In two weeks, the Supreme Court of the United States has done more things than the president of the nation in a year and a half. Done… or undone, depending on how you look at it.
First, last Thursday the 23rd, the Court decided to go over the national mourning in the face of the latest killings in mass shootings and expanded the right of citizens to carry weapons on the street, by eliminating the restrictions that some states prevented those who did not demonstrate just cause. Later, on Friday the 24th, it abolished the right to abortion that the institution itself had enshrined for 49 years in the Roe vs. Wade. And on Thursday the 30th, he stripped the Government of its general regulatory power in the reduction of greenhouse gases: a severe setback to the fight against climate change, which Joe Biden tries to champion in the world.
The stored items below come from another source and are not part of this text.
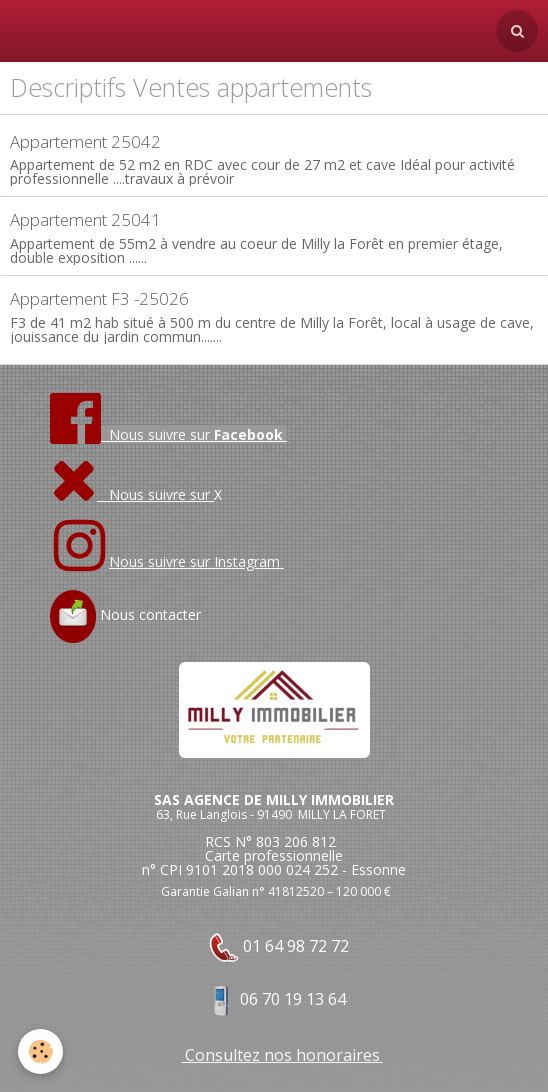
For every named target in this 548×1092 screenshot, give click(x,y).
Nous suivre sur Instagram (196, 561)
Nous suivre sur (132, 494)
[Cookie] (40, 1051)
The three sentences had as a common denominator their approval by the overwhelming conservative majority of 6-3: a hegemony that former President Donald Trump conscientiously worked on, first by blocking for almost a year an appointment that corresponded to Barack Obama and he had reserved for today’s attorney general, Merrick Garland, and later with the appointment of three ultra-conservative judges willing to overturn the free interruption of pregnancy.
While the Supreme Court dealt him one setback after another, Biden has not even been able to carry out his flagship projects, except for the $1.9 trillion pandemic stimulus package and the $1.2 trillion infrastructure plan backed by the Republicans. The president is not throwing in the towel in his struggle to approve a large program of social and environmental spending, as well as to reverse the annulment of the right to abortion with another law; for also counteracting state legislation that erodes the right to vote, or for developing an immigration reform that really differentiates him from the xenophobic policies of his predecessor. But, with less than five months to go before mid-term elections to renew the Houses that look bad for the Democrats, the president’s chances of success in these and other matters seem minimal.
The Supreme Court, based in Washington, is one of the most powerful judicial bodies in the world, in addition to the only one of federal rank provided for in the country’s Constitution. Its nine members have a life term, although they can obviously resign or withdraw. And not only do they occupy superior jurisdiction in all orders, but they also act as a constitutional court and act as a legislative arm through the constant production of jurisprudence. It is not in vain that numerous fundamental norms that act as laws bear the name of some procedure resolved by the court, as was the case of Roe v. Wades from 1973.
Now, as a result of decisions of high social significance and strong ideological charge that in cases such as abortion and weapons collide with the majority opinion of citizens, the super-powerful Supreme Court is going through a crisis of legitimacy. In the words of the Political Science professor specializing in the matter and author of the book The Supreme Court in a Separation of Powers, the court has become “an institution that makes the law instead of interpreting it”; in a domestic “major actor in the promulgation of policies”, and, in short, in what many see as “the most powerful branch of the State” when it should not be.
The court’s public image is at an all-time low, at least in 50 years of annual Gallup polling. According to the last of them, carried out before the unpopular ruling on abortion, only 25% of adults in the country have “a lot” or “quite a lot” of confidence in the court: a rate much lower than the 36% of last year and 5 points below the previous minimum, registered in 2014.
The debate about the excessive power of the nine magistrates of the Supreme Court is not new. All civic and political organizations in the country not attached to the extreme right or to the ultra-conservative and ultra-liberal sector of the Republicans had their alarms going since before the rulings on weapons, abortion and climate.
Last August, the court annulled the moratorium on tenant evictions that the Centers for Disease Control and Prevention (CDC) had imposed in counties with high levels of covid transmission. The government department had argued that mass evictions would exacerbate the spread of the pandemic. But the conservative majority of the Supreme Court prioritized the property rights of the recurrent real estate agencies and considered that the centers had exceeded their functions. The same six judges who a year later would assert their hegemony to put an end to various Democratic conquests argued that Congress, by legislating on the CDC, had not wanted to give them so much power.
And that was also the argument that the conservative justices used in the ruling in which, on Friday, they established that the Federal Environmental Protection Agency (EPA) lacks the authority to regulate greenhouse gas emissions in general.
This latest resolution, with the precedent of the CDC and other similar ones against different government agencies, opens the ban against the regulatory power of the Executive through its specialized bodies. And it reactivates the old battle of the economic, business or financial interest groups against the limitations on the private sector by the State, even if it is to defend the common good.
The dispute dates back to the times of the new deal, when the Supreme Court’s attacks on the new administrative State led Roosevelt to an attempt to expand the court in order, by appointing new judges favorable to his plans, to stop the judicial offensive against the Administration. . He didn’t get it.
Joe Biden, who has called the latest court rulings “terrible and devastating”, rules out trying to expand it. He agrees to continue playing with the cards he has been dealt. And not for good. He, well, he knows that the games against the Supreme are lost.